ABOUT THIS TASK:
Please reproduce the entries exactly, skipping each picture.

### RECORDS SUPPLIED ###

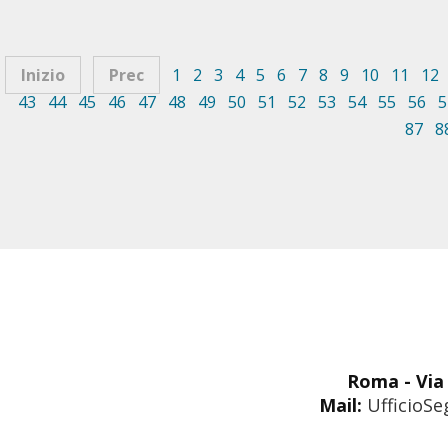
Inizio
Prec
1
2
3
4
5
6
7
8
9
10
11
12
43
44
45
46
47
48
49
50
51
52
53
54
55
56
5
87
8
Roma - Via 
Mail:
UfficioSe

###

RESPONSE AREA:
Inizio
Prec
1
2
3
4
5
6
7
8
9
10
11
12
43
44
45
46
47
48
49
50
51
52
53
54
55
56
5
87
8
Roma - Via 
Mail:
UfficioSe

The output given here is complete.